In the first study of a series of studies of intense cyclones in the active region around Iceland, the explosive synoptic-scale “Greenhouse Low” that hit Iceland on 3 February 1991 is studied. We have investigated this cyclone mainly through numerical simulations with an NWP model (HIRLAM), but also by careful reanalysis of surface observations and satellite pictures. The cyclone formed in an unusually baroclinic air mass just north of the Azores in the early hours of 2 February 1991. A baroclinic wave formed and developed, aided by latent heat release. During this period, we have found evidence of symmetric instability in a deep layer. Between 18 UTC 2 February and 06 UTC 3 February, the central pressure fell by more than 30 hPa, as the cyclone deepening continued. Over the next 6 h, a further deepening of 15 hPa occurred, as an upper level potential vorticity anomaly caught up with and reinforced the cyclone.

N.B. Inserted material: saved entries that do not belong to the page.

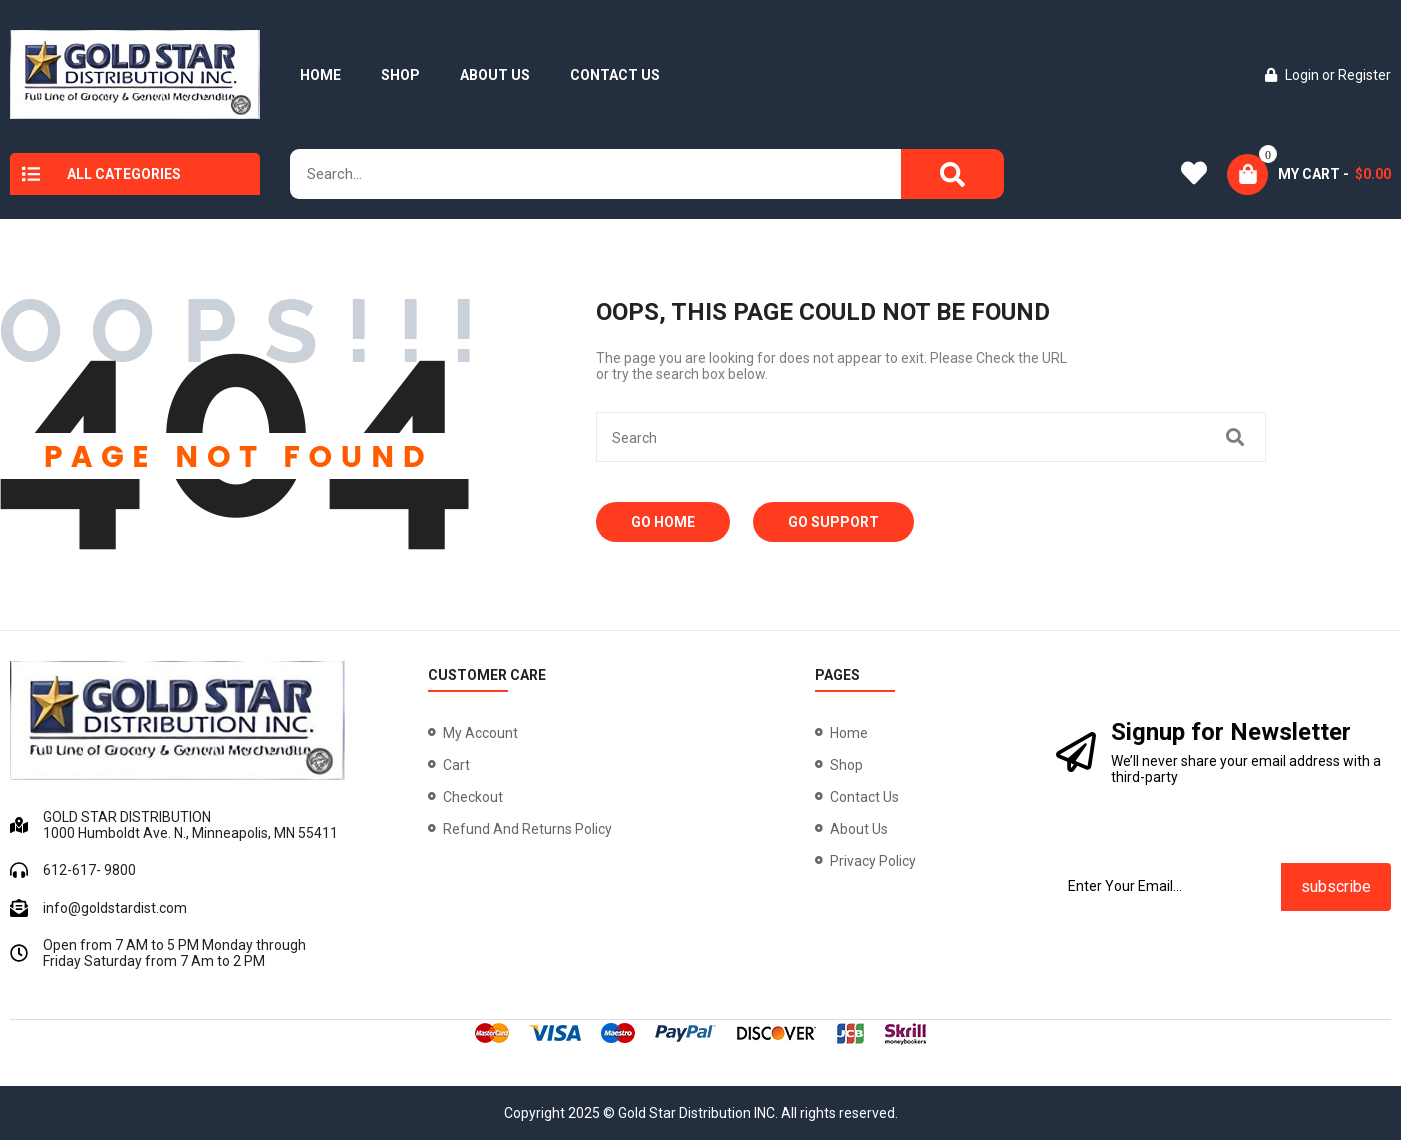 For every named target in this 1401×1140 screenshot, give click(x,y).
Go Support (833, 522)
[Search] (952, 174)
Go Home (663, 522) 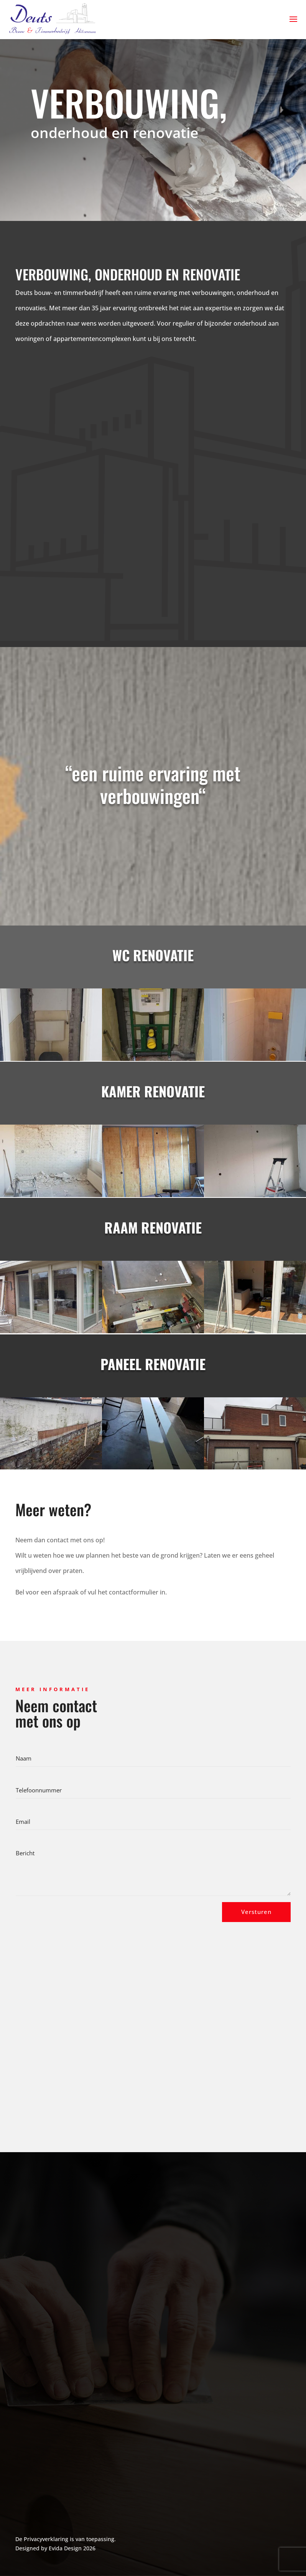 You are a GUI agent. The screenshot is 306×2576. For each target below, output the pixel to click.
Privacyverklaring (46, 2539)
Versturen (256, 1912)
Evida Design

At this time, hurricane-force winds were observed at numerous sites in the southern and western parts of Iceland, with mean winds up to 57 m s^-1. As the cyclone continued its northward movement, a pressure rise of 30.4 hPa in 3 h was recorded at one station. Reruns with the HIRLAM model, using ECMWF analyses from 12 UTC 2 February as initial conditions, captured all the main features of the observed development, helping us to draw the above picture. Corresponding runs from 00 and 06 UTC had considerable errors in both positioning and deepening of the storm. The sensitivity of the simulations to the removal of surface energy fluxes and latent heat of condensation was investigated separately. It was found that over the time span of the simulation, surface energy fluxes had negligible impact on the explosive development. The contribution of latent heat release to the development appears to be about half that of dry baroclinic instability. These findings are discussed in view of related studies in the literature.